Question How is this situation even possible? Can anyone help. GPU demon manifestation. Motherboard issue?

Jan 23, 2025
3
0
10
Background: I have enough hardware knowledge to be 'dangerous'. Claim to fame, built a 200+ GPU ETH mine many years back on different M/B's all GPU's second hand from eBay, and ran it for a profit for some investors, so I can do things like repaste things, and basic soldering, but really I'm a software geek.

Problem background: Bought a good machine (G/Byte M/B, Core i9 and two Z790 GPU's some years ago) which was really my 'desktop for general use' but I ran it overnight to mine a little extra ETH. Over time I purchase a newer machine (again G/Byte M/B, core i9, etc). You'll see why the details of these machines is probably NOT the problem later. We can call the original machine #1 and the new machine #2. When I bought #2, I took one of the GPU's (they are identical in every way, except serial number) and put it in #2. For a while, everything was fine...

Problem manifestation: Machine #1 will sometime do what I call 'airplane'. EVERYTHING goes black, the GPU spins up to maximum RPM (both fans) and effectively it takes no input whatsoever, just have to switch off the power/hard reset.

Problem timing: When #1 did 'airplane' the first time it had been running 6 months, then it did it again a month later (ish), then again a week later, then several days later. So I'm thinking there is something wrong with the GPU. Take it out (nothing else touched), check it over (it's like perfect, not a scratch, no brown marks, nothing) and put it back, it works fine. And I'm thinking it's a weird O/S (Windows 11) glitch, no worries. About 6 months later, not exact, maybe 4 or 5, it airplanes again, reboot, does it 2 weeks later, then a few days later, and no I persist, and it gets closer and closer / shorter and after a week or so, it only runs 5 mins and then airplanes.

Attempted resolution: So I check everything, memory tests, motherboard tests, GPU tests, you name it, I test it, software and hardware, and all seems fine. So I declare the GPU 'dubious' and switch machines GPU #1 and #2. So now I have the other GPU in #1. It runs perfectly for a few months, and then the machine airplanes. Same situation, a few weeks later, then a few days later, then a few hours later. I pop the GPU out the slot, [I'm wiser now] and put it back in the same slot, fire it up, it runs for many months again.

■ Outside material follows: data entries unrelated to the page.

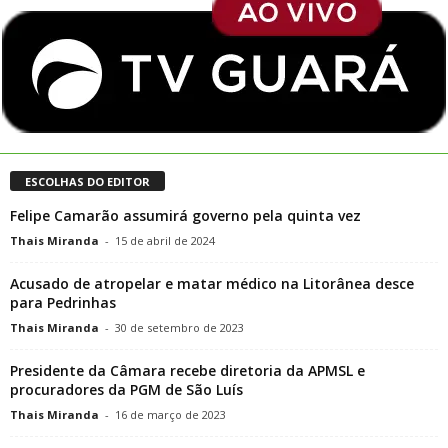
ESCOLHAS DO EDITOR
Felipe Camarão assumirá governo pela quinta vez
Thais Miranda
-
15 de abril de 2024
Acusado de atropelar e matar médico na Litorânea desce
para Pedrinhas
Thais Miranda
-
30 de setembro de 2023
Presidente da Câmara recebe diretoria da APMSL e
procuradores da PGM de São Luís
Thais Miranda
-
16 de março de 2023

Further context: This has been happening for about 4.5 years now, both machines are perfect, great machines, both GPU's seem indistinguishable, except in machine #1 this 'airplane' still happens, and then happens more frequently, until I pop the GPU out and put it back. I have updated the Firmware on the motherboard to the latest (stable) version recommended by G/Byte (about 2 years ago) and I still get the same problem. WHERE do I start looking for the issue?

Some specific statements:
- I feel it cannot be the GPU's, because switching them gives the same problem in #1 and no problem in #2
- I feel it cannot be the GPU slot on the motherboard, because having the same problem on 2 slots on a M/B seems unlikely
- It's not the memory (DDR4), because I've switched all the memory between the machines, same issue
- It's not the PSU, I've switched those too, they are different, but both Gold > 1000W machines, and at idle each machine draw < 100w
- It *COULD* be the CPU on #1, as I don't have the means to switch them (the particular version in #1 does not work in #2), but surely this is unlikely given the situation
- It's NOT the Windows 11 installation.. about a year back the SSD died on #1 and I have a completely new SSD, and a completely new Win 11 installation, and it still does exactly the same, so I'm ruling out the SSD and I'm ruling out the Operating system
- It's not the M/Board BIOS/FIRMWARE, I've updated it 2 years ago, and same problem persists.

- The MOST likely (in my mind) is the Gigabyte m/b on #1. Now I LOVE G/Byte MB's. I've had issues with almost EVERY other manufacturer, and I refuse to use anything except G/Byte now, and in running 30-40 machines (sometimes for YEARS without anything bar a quick re-start) I've never had a G/Byte motherboard give me an issue. Is my faith mis-placed? I don't REALLY want to go and buy a replacement Motherboard (£100?), so I'm just living with the issue. Popping the GPU out twice a year takes me about 2 mins now, so it's hardly a problem, HOWEVER, I would love to know WHY ?

I would LOVE people with more experience to ask me questions to attempt to refine (smaller) the possible problem space, or come up with any suggestions you can.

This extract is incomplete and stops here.